Regarding ar()

[mapi1]

I was just preparing some tests for the generalized least squares method, when I found that the by ar() returned tf is, as far as I can see it, incorrect. For example when na = 1 it has the structure 1 / (z - a1), but shouldn't it be z / (z - a1)? The origin is probably missing zeros in params2poly, but correct me if I am mistaken on this one.

[baggepinnen]

I think it depends on how you define the noise process. If you consider the model

y(t+1) = a y(t) + e(t)
y(t+1) - a y(t) = e(t)
(z - a) Y(z) = E(z)

then the model is

1/(z-a)

The alternative model would be

y(t+1) = a y(t) + e(t+1)

which would give you the transfer function

z/(z-a)

Since the default used to be no direct term, the same convention was used for ar. In practice, it matter less for ar since the noise process is not observed nor is it an input to the function.

[mapi1]

Good point, it all comes down to the definition.

Some practical aspects I see is, that for the second definition the last statement is true,

N = 10000
y = zeros(N)
y[1] = randn()
u = copy(y)
for i in 2:N 
    y[i] = 0.9y[i-1]
end
Gar = tf([1, 0], [1, -0.9], 1)
y2 = lsim(Gar, u, 1:N)[1][:]
all(y .== y2)

whereas the first version gives a shifted result depending on na. But more important, one can use

u2 = lsim(1/Gar, y2, 1:N)[1][:] 
all(u .== u2)

to retain input noise process, the first definition results in an error here, as 1/Gar is improper there.
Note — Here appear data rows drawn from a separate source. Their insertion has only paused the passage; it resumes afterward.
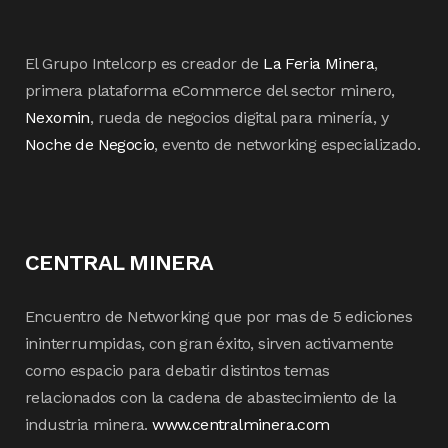
El Grupo Intelcorp es creador de
La Feria Minera
,
primera plataforma eCommerce del sector minero,
Nexomin
, rueda de negocios digital para minería, y
Noche de Negocio
, evento de networking especializado.
CENTRAL MINERA
Encuentro de Networking que por mas de 5 ediciones
ininterrumpidas, con gran éxito, sirven activamente
como espacio para debatir distintos temas
relacionados con la cadena de abastecimiento de la
industria minera.
www.centralminera.com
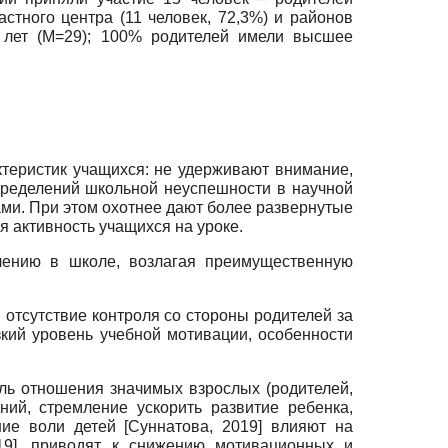
астного центра (11 человек, 72,3%) и районов
2 лет (M=29); 100% родителей имели высшее
теристик учащихся: не удерживают внимание,
определений школьной неуспешности в научной
ами. При этом охотнее дают более развернутые
я активность учащихся на уроке.
чению в школе, возлагая преимущественную
отсутствие контроля со стороны родителей за
кий уровень учебной мотивации, особенности
ь отношения значимых взрослых (родителей,
ий, стремление ускорить развитие ребенка,
ние воли детей
[
Суннатова, 2019
]
влияют на
19
]
, приводят к снижению мотивационных и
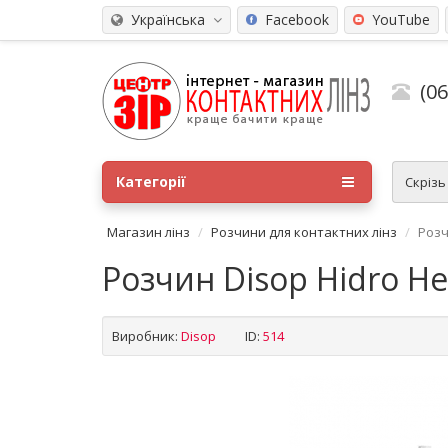
Українська
Facebook
YouTube
(0
Категорії
Скріз
Магазин лінз
Розчини для контактних лінз
Розч
Розчин Disop Hidro He
Виробник:
Disop
ID:
514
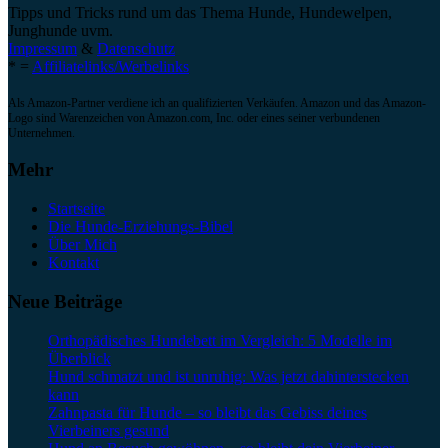
Tipps und Tricks rund um das Thema Hunde, Hundewelpen,
Junghunde uvm.
Impressum
&
Datenschutz
* =
Affiliatelinks/Werbelinks
Als Amazon-Partner verdiene ich an qualifizierten Verkäufen. Amazon und das Amazon-
Logo sind Warenzeichen von Amazon.com, Inc. oder eines seiner verbundenen
Unternehmen.
Mehr
Startseite
Die Hunde-Erziehungs-Bibel
Über Mich
Kontakt
Neue Beiträge
Orthopädisches Hundebett im Vergleich: 5 Modelle im
Überblick
Hund schmatzt und ist unruhig: Was jetzt dahinterstecken
kann
Zahnpasta für Hunde – so bleibt das Gebiss deines
Vierbeiners gesund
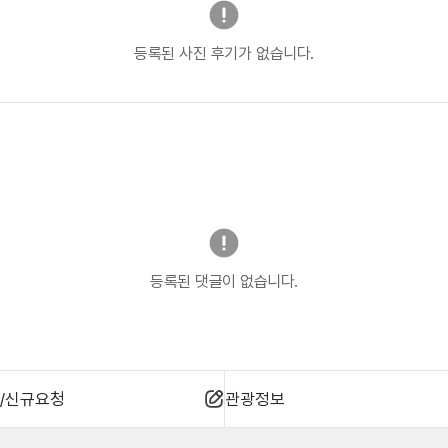
등록된 사진 후기가 없습니다.
등록된 댓글이 없습니다.
/신규요청
관광정보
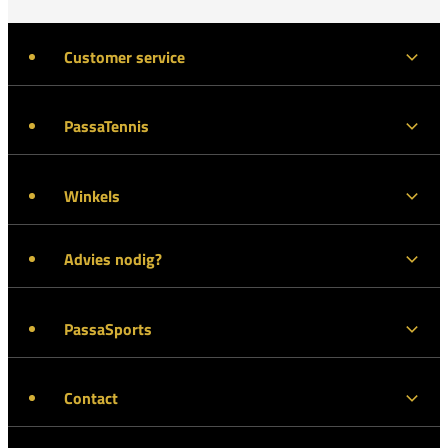
Customer service
PassaTennis
Winkels
Advies nodig?
PassaSports
Contact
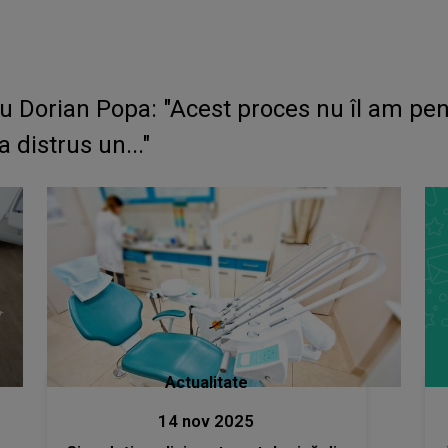
cu Dorian Popa: "Acest proces nu îl am pe
 distrus un..."
Actualitate
14 nov 2025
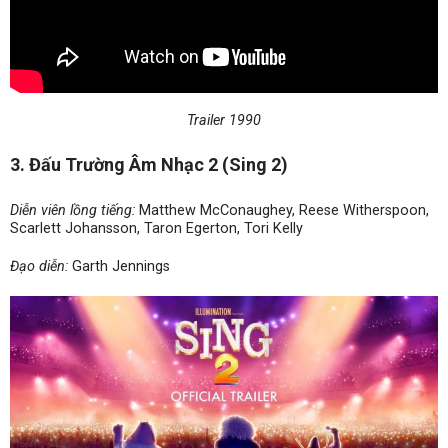
Trailer 1990
3. Đấu Trường Âm Nhạc 2 (Sing 2)
Diễn viên lồng tiếng:
Matthew McConaughey, Reese Witherspoon,
Scarlett Johansson, Taron Egerton, Tori Kelly
Đạo diễn:
Garth Jennings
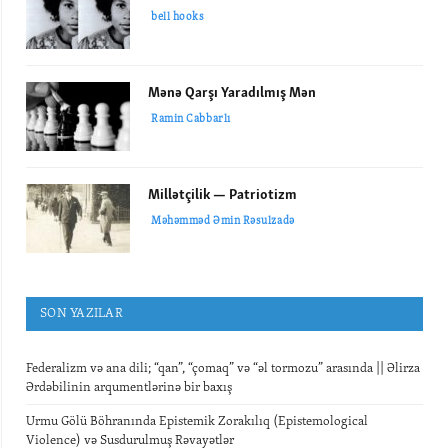
bell hooks
Mənə Qarşı Yaradılmış Mən
Ramin Cabbarlı
Millətçilik — Patriotizm
Məhəmməd Əmin Rəsulzadə
SON YAZILAR
Federalizm və ana dili; “qan”, “çomaq” və “əl tormozu” arasında || Əlirza
Ərdəbilinin arqumentlərinə bir baxış
Urmu Gölü Böhranında Epistemik Zorakılıq (Epistemological
Violence) və Susdurulmuş Rəvayətlər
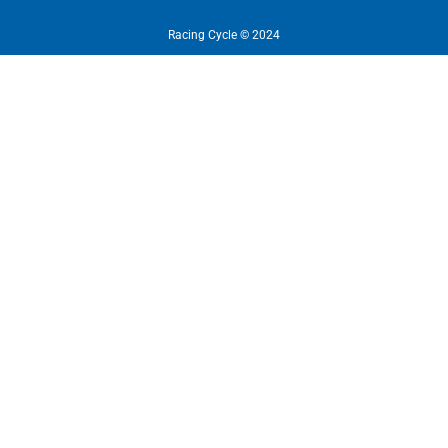
Racing Cycle © 2024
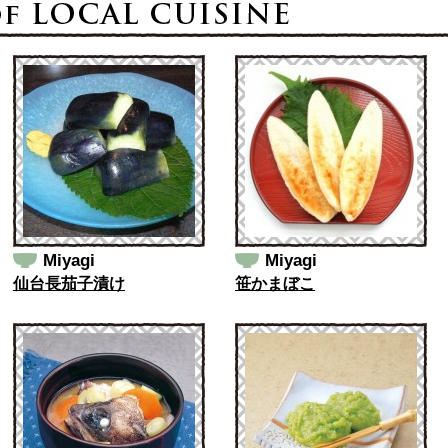
Miyagi
Miyagi
仙台長茄子漬け
笹かまぼこ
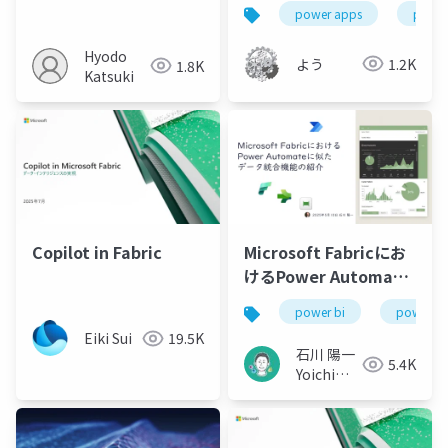
power apps
power
Hyodo
よう
1.2K
1.8K
Katsuki
Copilot in Fabric
Microsoft Fabricにお
けるPower Automate
に似たデータ統合機能
power bi
power pl
の紹介
Eiki Sui
19.5K
石川 陽一
5.4K
Yoichi
Ishikawa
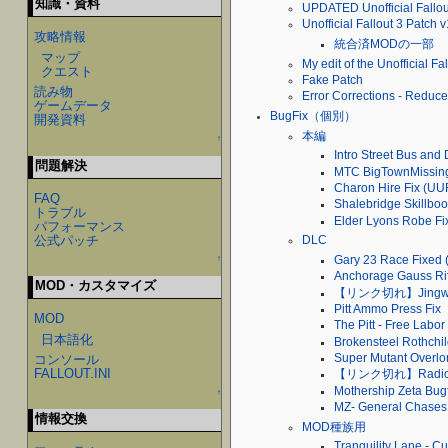
知識・資料
UPDATED Unofficial Fallo
Unofficial Fallout 3 Patch 
攻略情報
統合済MODの一部
マップ
My edit of the Unofficial F
クエスト
Fake Patch
読み物
Error Corrections - Reduc
ゲームデータ
BugFix（個別）
開発資料
本編
↑
Intro Street Bus and
問題解決
MTC BigTownMissin
Charon Hire Fix (
FAQ
Shalebridge Skillb
トラブル
Elder Lyons Robe Fi
パフォーマンス
公式パッチ
DLC
Gary 23 Race Fix
↑
Anchorage Gauss R
MOD・カスタマイズ
【リンク切れ】Jingwei
Pitt Ammo Press Fix
MOD
The Pitt - Free Lab
日本語化
Brokensteel Rothch
Super Mutant Overlo
コンソール
FALLOUT.INI
【リンク切れ】Radio St
Mothership Zeta 
↑
MZ- General Chases
情報交換
MOD種族用
Tranquility Lane - 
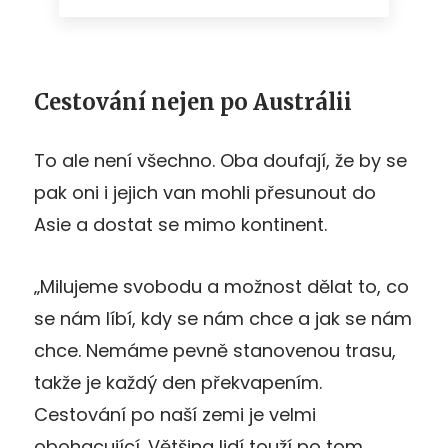
Cestování nejen po Austrálii
To ale není všechno. Oba doufají, že by se
pak oni i jejich van mohli přesunout do
Asie a dostat se mimo kontinent.
„Milujeme svobodu a možnost dělat to, co
se nám líbí, kdy se nám chce a jak se nám
chce. Nemáme pevně stanovenou trasu,
takže je každý den překvapením.
Cestování po naší zemi je velmi
obohacující. Většina lidí touží po tom,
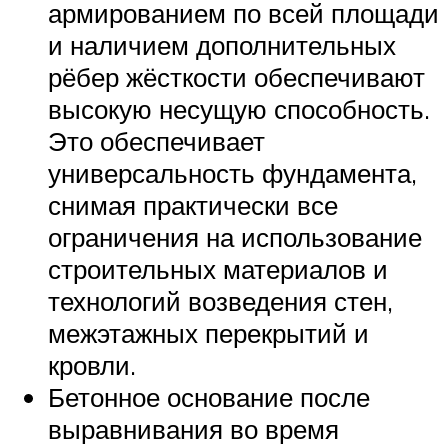
армированием по всей площади
и наличием дополнительных
рёбер жёсткости обеспечивают
высокую несущую способность.
Это обеспечивает
универсальность фундамента,
снимая практически все
ограничения на использование
строительных материалов и
технологий возведения стен,
межэтажных перекрытий и
кровли.
Бетонное основание после
выравнивания во время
How do you see these aspects? Anyway I would write sth. about this in the docs of ar(), for slow folks like myself :D

[baggepinnen]

Those are both very desirable properties, I say we go with the updated definition. This example would be very nice to have in the Docstring. Documenting and being explicit about this choice helps both the user and future me 😊

[baggepinnen]

Closed by #64